Project description:Background: The identification of new high sensitivity and specificity markers for HCC are essential. We aimed to identify serum microRNAs for diagnosing hepatitis B virus (HBV) –related HCC. Methods: Serum microRNA expression was investigated with four cohorts including 667 participants (261 HCC patients ,233 cirrhosi patients and 173 healthy controls), recruited between August 2010 and June 2013. First, An initial screening of miRNA expression by Illumina sequencing was performed using serum samples pooled from HCC patients and controls,respectively.
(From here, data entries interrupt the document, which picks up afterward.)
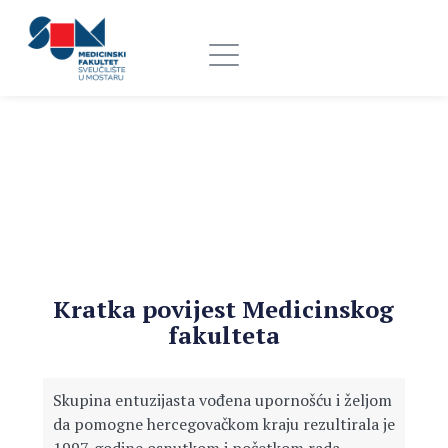
Kratka povijest Medicinskog
fakulteta
Skupina entuzijasta vođena upornošću i željom
da pomogne hercegovačkom kraju rezultirala je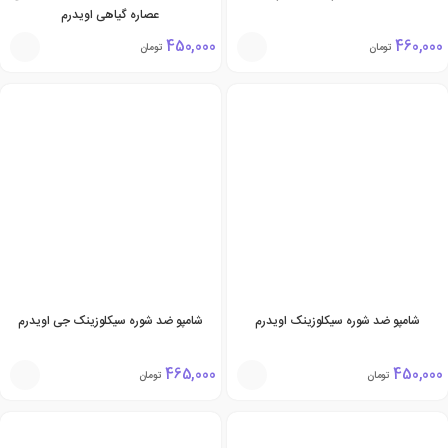
عصاره گیاهی اویدرم
450,000
460,000
تومان
تومان
شامپو ضد شوره سیکلوزینک اویدرم
شامپو ضد شوره سیکلوزینک جی اویدرم
465,000
450,000
تومان
تومان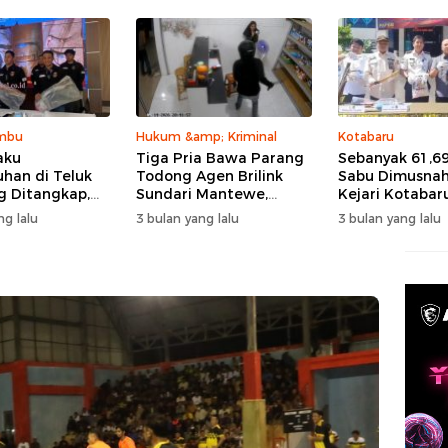
mbu
Hukum &amp; Kriminal
Kotabaru
aku
Tiga Pria Bawa Parang
Sebanyak 61,6
han di Teluk
Todong Agen Brilink
Sabu Dimusna
 Ditangkap,
Sundari Mantewe,
Kejari Kotabar
an: Motif
Penjaga Kios Sempat
ng lalu
3 bulan yang lalu
3 bulan yang lalu
Kesal Tak
Teriak
i Mobil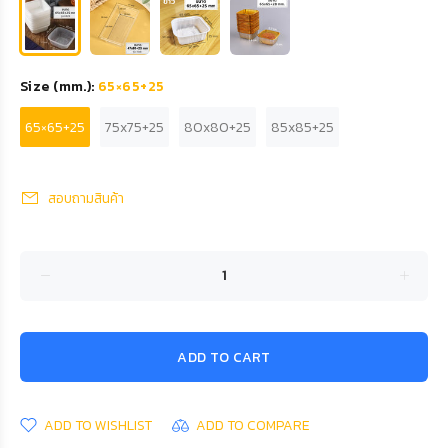
Size (mm.):
65×65+25
65×65+25
75x75+25
80x80+25
85x85+25
สอบถามสินค้า
ADD TO CART
ADD TO WISHLIST
ADD TO COMPARE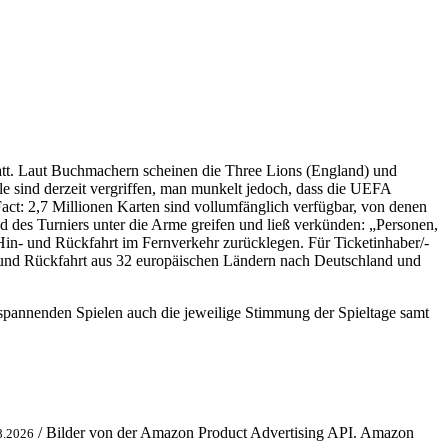
 statt. Laut Buchmachern scheinen die Three Lions (England) und
le sind derzeit vergriffen, man munkelt jedoch, dass die UEFA
Fact: 2,7 Millionen Karten sind vollumfänglich verfügbar, von denen
 des Turniers unter die Arme greifen und ließ verkünden: „Personen,
 Hin- und Rückfahrt im Fernverkehr zurücklegen. Für Ticketinhaber/-
n- und Rückfahrt aus 32 europäischen Ländern nach Deutschland und
spannenden Spielen auch die jeweilige Stimmung der Spieltage samt
/ Bilder von der Amazon Product Advertising API. Amazon
8.2026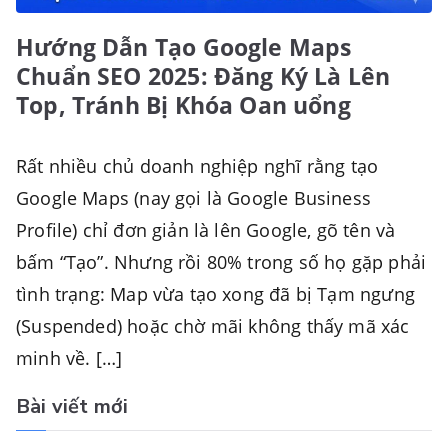
Hướng Dẫn Tạo Google Maps
Chuẩn SEO 2025: Đăng Ký Là Lên
Top, Tránh Bị Khóa Oan uổng
Rất nhiều chủ doanh nghiệp nghĩ rằng tạo
Google Maps (nay gọi là Google Business
Profile) chỉ đơn giản là lên Google, gõ tên và
bấm “Tạo”. Nhưng rồi 80% trong số họ gặp phải
tình trạng: Map vừa tạo xong đã bị Tạm ngưng
(Suspended) hoặc chờ mãi không thấy mã xác
minh về. […]
Bài viết mới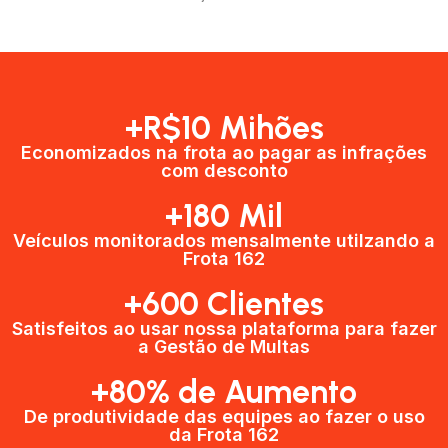
+R$10 Mihões
Economizados na frota ao pagar as infrações
com desconto
+180 Mil
Veículos monitorados mensalmente utilzando a
Frota 162
+600 Clientes​
Satisfeitos ao usar nossa plataforma para fazer
a Gestão de Multas​
+80% de Aumento
De produtividade das equipes ao fazer o uso
da Frota 162​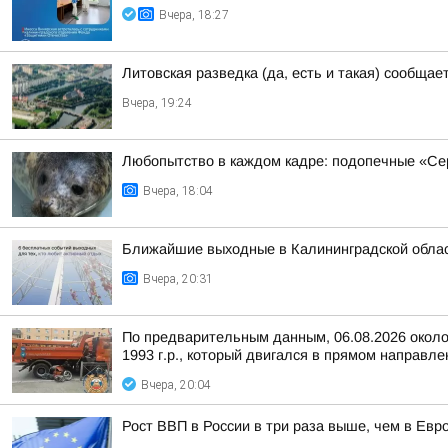
Вчера, 18:27
Литовская разведка (да, есть и такая) сообща
Вчера, 19:24
Любопытство в каждом кадре: подопечные «С
Вчера, 18:04
Ближайшие выходные в Калининградской облас
Вчера, 20:31
По предварительным данным, 06.08.2026 около
1993 г.р., который двигался в прямом направле
Вчера, 20:04
Рост ВВП в России в три раза выше, чем в Ев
Quantitative reverse-transcriptase polymerase chain reaction assay was then applied to evaluate the expression of selected microRNAs. A logistic regression model was constructed using a training cohort (n=357) and then validated using a cohort(n=241). The area under the receiver operating characteristic curve (AUC) was used to evaluate diagnostic accuracy. Results: , We identified 8 miRNAs(hsa-miR-206, hsa-miR-141-3p, hsa-miR-433-3p, hsa-miR-1228-5p, hsa-miR-199a-5p, hsa-miR-122-5p, hsa-miR-192-5p and hsa-miR-26a-5p.) formed a miRNA panel that provided a high diagnostic accuracy of HCC (AUC=0.887 and 0.879 for training and validation data set, respectively). The microRNA panel can also differentiate HCC from healthy (AUC =0.894) and cirrhosis (AUC = 0.892), respectively. Conclusions:We found a serum microRNAs panel that has considerable clinical value in diagnosing HCC.